> Exercise aim:
Go through the records below and report each line with "video" in it.

> Data to examine:
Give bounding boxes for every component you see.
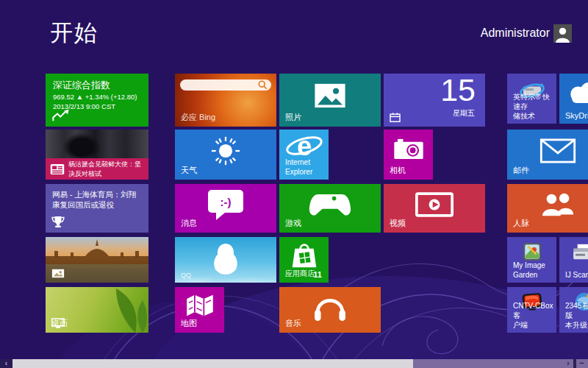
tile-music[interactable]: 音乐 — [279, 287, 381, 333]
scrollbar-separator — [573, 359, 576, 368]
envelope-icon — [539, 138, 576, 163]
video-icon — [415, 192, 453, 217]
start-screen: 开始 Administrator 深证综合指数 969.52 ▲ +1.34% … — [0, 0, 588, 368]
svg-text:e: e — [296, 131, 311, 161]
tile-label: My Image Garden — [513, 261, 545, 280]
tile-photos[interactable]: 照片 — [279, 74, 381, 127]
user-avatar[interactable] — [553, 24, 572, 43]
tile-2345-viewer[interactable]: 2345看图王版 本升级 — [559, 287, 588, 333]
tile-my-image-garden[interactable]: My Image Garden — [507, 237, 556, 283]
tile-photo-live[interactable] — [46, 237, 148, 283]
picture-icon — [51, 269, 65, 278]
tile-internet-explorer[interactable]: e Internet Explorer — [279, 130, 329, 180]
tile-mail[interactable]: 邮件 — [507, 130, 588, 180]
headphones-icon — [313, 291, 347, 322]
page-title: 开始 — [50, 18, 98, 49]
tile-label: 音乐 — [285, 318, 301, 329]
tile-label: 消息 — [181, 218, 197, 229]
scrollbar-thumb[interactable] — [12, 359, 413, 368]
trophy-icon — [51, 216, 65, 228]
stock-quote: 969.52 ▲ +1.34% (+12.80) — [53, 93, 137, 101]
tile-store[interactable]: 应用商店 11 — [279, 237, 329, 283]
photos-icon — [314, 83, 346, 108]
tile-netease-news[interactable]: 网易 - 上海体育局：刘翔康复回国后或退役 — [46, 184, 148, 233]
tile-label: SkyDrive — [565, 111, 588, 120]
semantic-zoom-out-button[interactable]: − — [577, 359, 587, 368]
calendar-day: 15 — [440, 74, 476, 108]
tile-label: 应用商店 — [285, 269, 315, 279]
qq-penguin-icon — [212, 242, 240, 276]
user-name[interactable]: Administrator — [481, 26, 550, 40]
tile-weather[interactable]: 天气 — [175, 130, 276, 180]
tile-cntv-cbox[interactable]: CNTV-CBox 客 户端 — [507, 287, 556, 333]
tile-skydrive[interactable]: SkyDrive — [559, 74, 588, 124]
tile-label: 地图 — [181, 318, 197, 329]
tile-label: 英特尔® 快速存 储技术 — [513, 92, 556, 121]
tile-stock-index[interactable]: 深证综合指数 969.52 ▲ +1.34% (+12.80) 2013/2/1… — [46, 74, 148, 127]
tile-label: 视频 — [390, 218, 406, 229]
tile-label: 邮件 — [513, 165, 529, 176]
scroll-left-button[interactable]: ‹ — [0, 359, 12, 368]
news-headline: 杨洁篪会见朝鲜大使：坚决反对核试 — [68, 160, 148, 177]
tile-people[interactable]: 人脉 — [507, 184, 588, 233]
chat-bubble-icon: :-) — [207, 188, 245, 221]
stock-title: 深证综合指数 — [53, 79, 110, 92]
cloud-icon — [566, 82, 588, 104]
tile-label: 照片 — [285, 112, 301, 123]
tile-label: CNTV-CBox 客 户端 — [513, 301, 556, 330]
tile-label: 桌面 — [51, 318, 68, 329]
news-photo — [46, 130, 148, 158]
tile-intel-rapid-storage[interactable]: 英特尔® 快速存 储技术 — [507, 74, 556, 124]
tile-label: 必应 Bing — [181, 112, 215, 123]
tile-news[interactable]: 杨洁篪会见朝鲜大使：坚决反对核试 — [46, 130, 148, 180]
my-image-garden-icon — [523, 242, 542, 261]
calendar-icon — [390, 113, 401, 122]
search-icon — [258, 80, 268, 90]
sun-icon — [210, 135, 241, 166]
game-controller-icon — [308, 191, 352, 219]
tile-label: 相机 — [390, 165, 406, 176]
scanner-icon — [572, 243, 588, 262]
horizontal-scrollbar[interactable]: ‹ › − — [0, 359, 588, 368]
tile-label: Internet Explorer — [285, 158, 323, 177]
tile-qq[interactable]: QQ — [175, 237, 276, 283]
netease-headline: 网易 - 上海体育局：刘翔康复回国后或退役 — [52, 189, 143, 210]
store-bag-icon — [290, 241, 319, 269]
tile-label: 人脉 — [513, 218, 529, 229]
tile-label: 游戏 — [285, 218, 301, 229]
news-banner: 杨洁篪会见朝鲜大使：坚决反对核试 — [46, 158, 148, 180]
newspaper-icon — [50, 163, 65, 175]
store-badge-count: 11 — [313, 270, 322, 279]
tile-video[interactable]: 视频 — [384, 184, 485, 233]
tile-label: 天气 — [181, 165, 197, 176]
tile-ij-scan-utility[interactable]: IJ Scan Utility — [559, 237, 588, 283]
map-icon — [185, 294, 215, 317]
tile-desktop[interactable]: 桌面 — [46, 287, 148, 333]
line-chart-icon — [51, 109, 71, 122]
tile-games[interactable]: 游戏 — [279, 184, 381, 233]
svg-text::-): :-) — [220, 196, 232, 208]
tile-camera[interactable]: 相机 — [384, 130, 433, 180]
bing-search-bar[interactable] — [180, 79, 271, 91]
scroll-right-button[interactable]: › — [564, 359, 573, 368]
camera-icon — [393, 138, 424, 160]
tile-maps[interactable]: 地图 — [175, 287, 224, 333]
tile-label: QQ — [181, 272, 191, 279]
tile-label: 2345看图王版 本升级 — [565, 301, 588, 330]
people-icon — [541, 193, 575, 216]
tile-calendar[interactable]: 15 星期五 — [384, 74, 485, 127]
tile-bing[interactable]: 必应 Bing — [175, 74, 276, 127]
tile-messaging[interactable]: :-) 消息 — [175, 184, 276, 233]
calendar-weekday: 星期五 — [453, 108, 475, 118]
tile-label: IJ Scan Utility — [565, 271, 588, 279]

> Result of the task:
video-icon — [415, 192, 453, 217]
tile-video[interactable]: 视频 — [384, 184, 485, 233]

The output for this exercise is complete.